■ **Problem to solve**
Please reproduce the data exactly and omit the pictures.

**** Input data

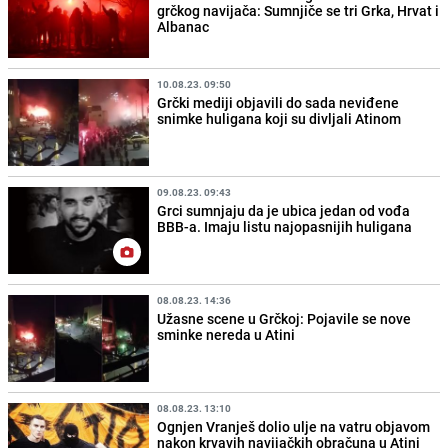
grčkog navijača: Sumnjiče se tri Grka, Hrvat i
Albanac
10.08.23. 09:50
Grčki mediji objavili do sada neviđene
snimke huligana koji su divljali Atinom
09.08.23. 09:43
Grci sumnjaju da je ubica jedan od vođa
BBB-a. Imaju listu najopasnijih huligana
08.08.23. 14:36
Užasne scene u Grčkoj: Pojavile se nove
sminke nereda u Atini
08.08.23. 13:10
Ognjen Vranješ dolio ulje na vatru objavom
nakon krvavih navijačkih obračuna u Atini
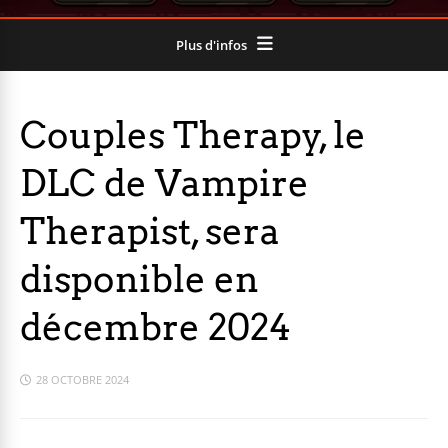
Plus d'infos
Couples Therapy, le
DLC de Vampire
Therapist, sera
disponible en
décembre 2024
28 OCTOBRE 2024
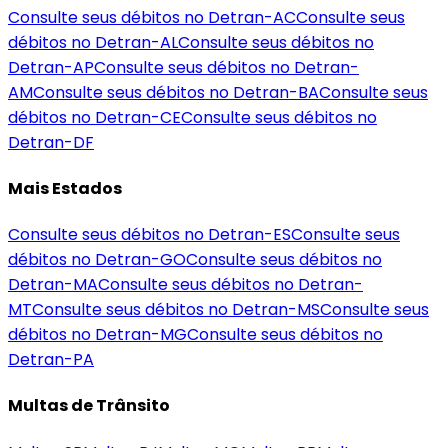
Consulte seus débitos no Detran-
AC
Consulte seus
débitos no Detran-
AL
Consulte seus débitos no
Detran-
AP
Consulte seus débitos no Detran-
AM
Consulte seus débitos no Detran-
BA
Consulte seus
débitos no Detran-
CE
Consulte seus débitos no
Detran-
DF
Mais Estados
Consulte seus débitos no Detran-
ES
Consulte seus
débitos no Detran-
GO
Consulte seus débitos no
Detran-
MA
Consulte seus débitos no Detran-
MT
Consulte seus débitos no Detran-
MS
Consulte seus
débitos no Detran-
MG
Consulte seus débitos no
Detran-
PA
Multas de Trânsito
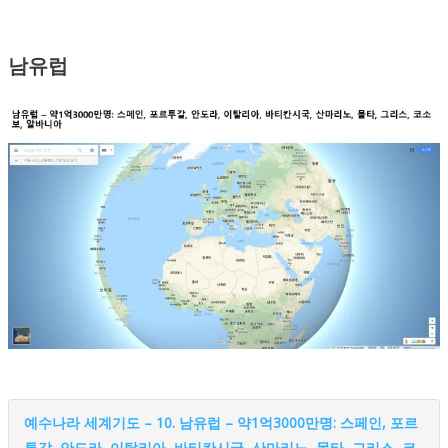
남유럽
예수나라 세계기도 – 10. 남유럽 – 약1억3000만명: 스페인, 포르
투갈, 안도라, 이탈리아, 바티칸시국, 산마리노, 몰타, 그리스, 코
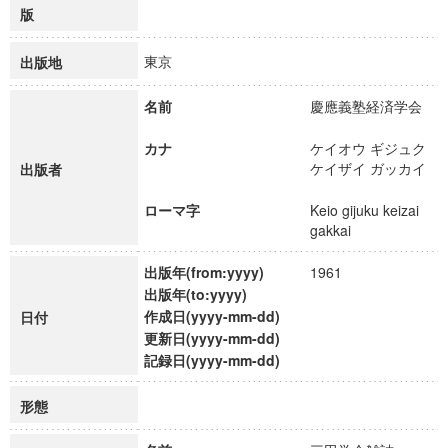
版
東京
出版地
名前
慶應義塾経済学会
カナ
ケイオウ ギジュク
ケイザイ ガッカイ
出版者
ローマ字
Keio gijuku keizai
gakkai
出版年(from:yyyy)
1961
出版年(to:yyyy)
作成日(yyyy-mm-dd)
日付
更新日(yyyy-mm-dd)
記録日(yyyy-mm-dd)
形態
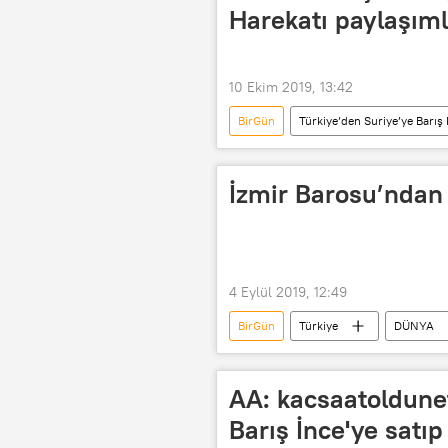
Harekatı paylaşım
10 Ekim 2019, 13:42
BirGün
Türkiye’den Suriye’ye Barış 
Haberler
Barış Pınarı Harekat
Cumhuriyet Başsavcılığı
İzmir Barosu’ndan 
4 Eylül 2019, 12:49
BirGün
Türkiye
DÜNYA
Regl
Perihan Çağrışım Kayad
AA: kacsaatoldunet
Barış İnce'ye satıp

********

■ **Response area**
grčkog navijača: Sumnjiče se tri Grka, Hrvat i
Albanac
10.08.23. 09:50
Grčki mediji objavili do sada neviđene
snimke huligana koji su divljali Atinom
09.08.23. 09:43
Grci sumnjaju da je ubica jedan od vođa
BBB-a. Imaju listu najopasnijih huligana
08.08.23. 14:36
Užasne scene u Grčkoj: Pojavile se nove
sminke nereda u Atini
08.08.23. 13:10
Ognjen Vranješ dolio ulje na vatru objavom
nakon krvavih navijačkih obračuna u Atini
Plus d'infos
Couples Therapy, le
DLC de Vampire
Therapist, sera
disponible en
décembre 2024
28 OCTOBRE 2024
Consulte seus débitos no Detran-
AC
Consulte seus
débitos no Detran-
AL
Consulte seus débitos no
Detran-
AP
Consulte seus débitos no Detran-
AM
Consulte seus débitos no Detran-
BA
Consulte seus
débitos no Detran-
CE
Consulte seus débitos no
Detran-
DF
Mais Estados
Consulte seus débitos no Detran-
ES
Consulte seus
débitos no Detran-
GO
Consulte seus débitos no
Detran-
MA
Consulte seus débitos no Detran-
MT
Consulte seus débitos no Detran-
MS
Consulte seus
débitos no Detran-
MG
Consulte seus débitos no
Detran-
PA
Multas de Trânsito
남유럽
예수나라 세계기도 – 10. 남유럽 – 약1억3000만명: 스페인, 포르
투갈, 안도라, 이탈리아, 바티칸시국, 산마리노, 몰타, 그리스, 코
版
東京
出版地
名前
慶應義塾経済学会
カナ
ケイオウ ギジュク
ケイザイ ガッカイ
出版者
ローマ字
Keio gijuku keizai
gakkai
出版年(from:yyyy)
1961
出版年(to:yyyy)
作成日(yyyy-mm-dd)
日付
更新日(yyyy-mm-dd)
記録日(yyyy-mm-dd)
形態
Harekatı paylaşım
10 Ekim 2019, 13:42
BirGün
Türkiye’den Suriye’ye Barış 
Haberler
Barış Pınarı Harekat
Cumhuriyet Başsavcılığı
İzmir Barosu’ndan 
4 Eylül 2019, 12:49
BirGün
Türkiye
DÜNYA
Regl
Perihan Çağrışım Kayad
AA: kacsaatoldunet
Barış İnce'ye satıp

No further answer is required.